Now put in as much of cyiene pepper or red pepper to taste, I like it hot. 

Melt you some butter and dredge the catfish in the butter and then pat on a good cover of the meal on both sides 

Place on a oiled cokie sheet and place in pre-heated oven at 350 degrees and cook about 20 minutes. You better cook a lot of this as it goes fast, we usually have to cook two pans full. It is really good. 

Email me and tell me how you liked it. 

Man I am hungry


----------



## Fishin' Soldier (Dec 25, 2007)

Sounds awesome!


----------



## Poppahobbs (Nov 8, 2006)

*Poppahobbs*

Sounds really good...


----------



## sandollr (Jun 6, 2008)

What a great idea!! I usually put corn flakes in a zip lock back and crunch em up with a rolling pin and use those in my breading for shrimp. But the cheezits are an awesome idea! I'm gonna try it on some fish. I'll let you know how it comes out. Thanks very much for the suggestion.


----------



## FISHNNUTT (Oct 27, 2007)

Thanks GWF I know where my next batch of catfish are going!!
Sounds great I'll will try it.
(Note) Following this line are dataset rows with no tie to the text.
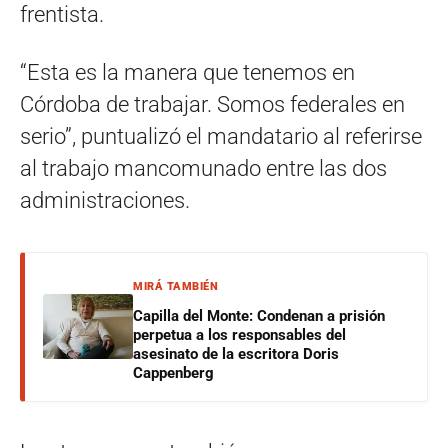
frentista.
“Esta es la manera que tenemos en
Córdoba de trabajar. Somos federales en
serio”, puntualizó el mandatario al referirse
al trabajo mancomunado entre las dos
administraciones.
MIRÁ TAMBIÉN
Capilla del Monte: Condenan a prisión
perpetua a los responsables del
asesinato de la escritora Doris
Cappenberg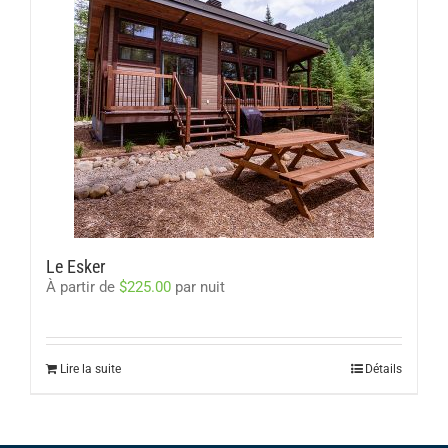
Le Esker
À partir de
$
225.00
par nuit
Lire la suite
Détails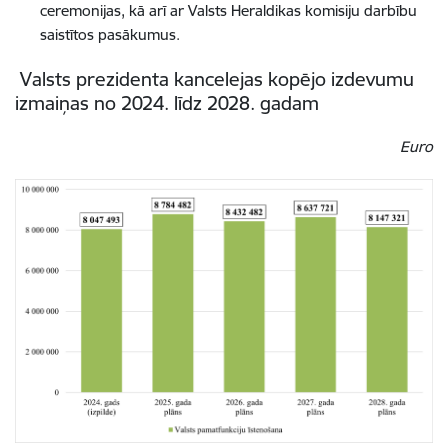
ceremonijas, kā arī ar
Valsts Heraldikas komisiju darbību
saistītos pasākumus.
Valsts prezidenta kancelejas kopējo izdevumu
izmaiņas no 2024. līdz 2028. gadam
Euro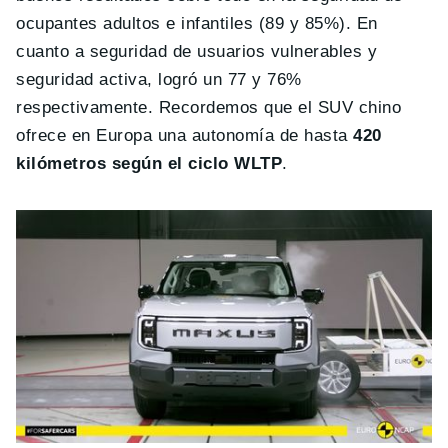
ocupantes adultos e infantiles (89 y 85%). En
cuanto a seguridad de usuarios vulnerables y
seguridad activa, logró un 77 y 76%
respectivamente. Recordemos que el SUV chino
ofrece en Europa una autonomía de hasta
420
kilómetros según el ciclo WLTP
.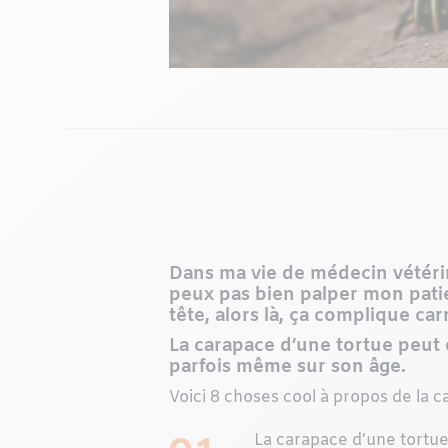
Dans ma vie de médecin vétéri
peux pas bien palper mon patien
tête, alors là, ça complique 
La carapace d’une tortue peut
parfois même sur son âge.
Voici 8 choses cool à propos de la c
La carapace d’une tortue 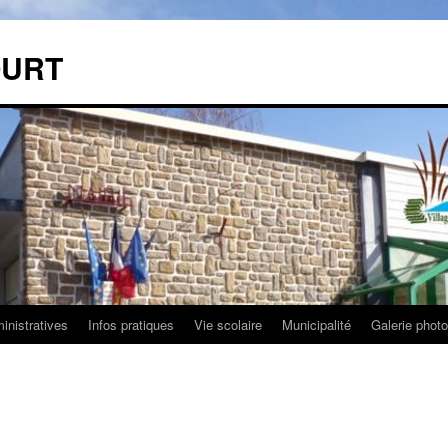
OURT
nistratives
Infos pratiques
Vie scolaire
Municipalité
Galerie phot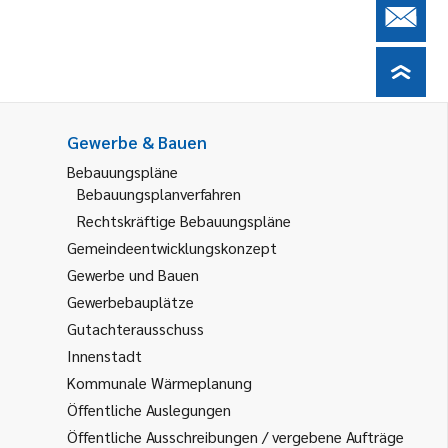
Gewerbe & Bauen
Bebauungspläne
Bebauungsplanverfahren
Rechtskräftige Bebauungspläne
Gemeindeentwicklungskonzept
Gewerbe und Bauen
Gewerbebauplätze
Gutachterausschuss
Innenstadt
Kommunale Wärmeplanung
Öffentliche Auslegungen
Öffentliche Ausschreibungen / vergebene Aufträge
Thanks for sharing


----------



## shadslinger (Aug 21, 2005)

It sounds good and I intend to try it. Lately I have been keeping just a few and skinning them and grilling them whole with Papriki, Red&black Pepper, salt. About 12 min.for a 2lb and it's slap yo mama good.


----------



## kim e cooper (Feb 18, 2006)

GWF just made it your way and the wife and i love it had a pot of beans and potato salad was great thanks love it.........


----------



## RAYSOR (Apr 26, 2007)

thanks, I am going to try.


----------



## great white fisherman (Jun 24, 2008)

Glad to hear it is about as good as it gets, don,t hardly eat it fried any more. Thanks for trying.


----------



## bzrk180 (Jan 7, 2008)

Might just give that a try this weekend! Thanks!


----------



## FISHNNUTT (Oct 27, 2007)

GWF tried you catfish recipe it was great!! Between this and Haute Pursuits
Catfish Supreme the catfish in Lake Conroe are going to be endangered.
Thanks for sharing !!


----------



## cookie (Oct 26, 2004)

sounds good i have done the same with boneless skinless chicken breast


----------



## kim e cooper (Feb 18, 2006)

Hey cookie, just made it with chicken breast good stuff 1 good recide for any type of meat. Thanks to both of you...


----------



## Fishin' Soldier (Dec 25, 2007)

I have some flounder from last weekend will try them on this tomarrow evening.


----------



## kim e cooper (Feb 18, 2006)

G.W.F. this stuff is great especially when the fish is fresh.Thanks again.


----------



## RAYSOR (Apr 26, 2007)

Want to make up the recipe, but on the crushed crackers the Ches-it brand do you get the cheese flavored or the white garlic flavored, or am I looking at the wrong crackers.


----------



## kim e cooper (Feb 18, 2006)

CHEESE FLAVORED


----------



## RAYSOR (Apr 26, 2007)

Thanks Kim, going to give a try


----------



## randyrandy (Jan 27, 2009)

Baking in the oven, great idea. I'll have to try it with chez-its and the parmesian. I've been frying them with crushed corn flakes for years. Never thought about baking. That'll make my wife happy, especially if it tastes too good to quit. Thanks.


----------



## Bevo&Pevo (Jul 22, 2008)

Grab a box or bag of those big ol' salad croutons and add in with the corn flakes. But you can really kinda use what you like I have used pringle's and other kinds a chips. But everyone is right at the end of day everyone is hanging around the stove waiting and drooling.


----------



## Fishin' Soldier (Dec 25, 2007)

Tried the hot and spicy cheez-its they were excellant as well..


----------



## kim e cooper (Feb 18, 2006)

Good recipe, i have alot of kitties but why stop now wife and i eat them once a week see you at Fayette.Coop


----------



## randyrandy (Jan 27, 2009)

gwf, I told my wife about it Sat. and she brought back cheez-its that night. We had it for supper. We love it. I saw fishinsoldier tried it with the Hot n Spicy cheez-its and posted a pic. I've been looking for something I like that isn't fried (health, you know) and I'm a believer in butter (natural). I think I'm going to mix in some crushed corn flakes to try to make it a little crunchier. I'll let you know how it turns out. I won't eat as much fried fish now. Like you said, better make a lot 'cause no matter how much you make, there still won't be any leftovers.


----------



## olsteve (Jul 20, 2008)

*perfect way to cook big cats*

Thanks for the recipe. I usually only use big channels or Blues for stew. After cooking some with the "Cheezit Recipe" , I know what how I'll be cooking the next ones!
They were GREAT ! Thanks for the tip.
Steve


----------



## ydnark (May 26, 2004)

*Good recipe with a couple of modifications*

I tried this recipe with a couple of small changes.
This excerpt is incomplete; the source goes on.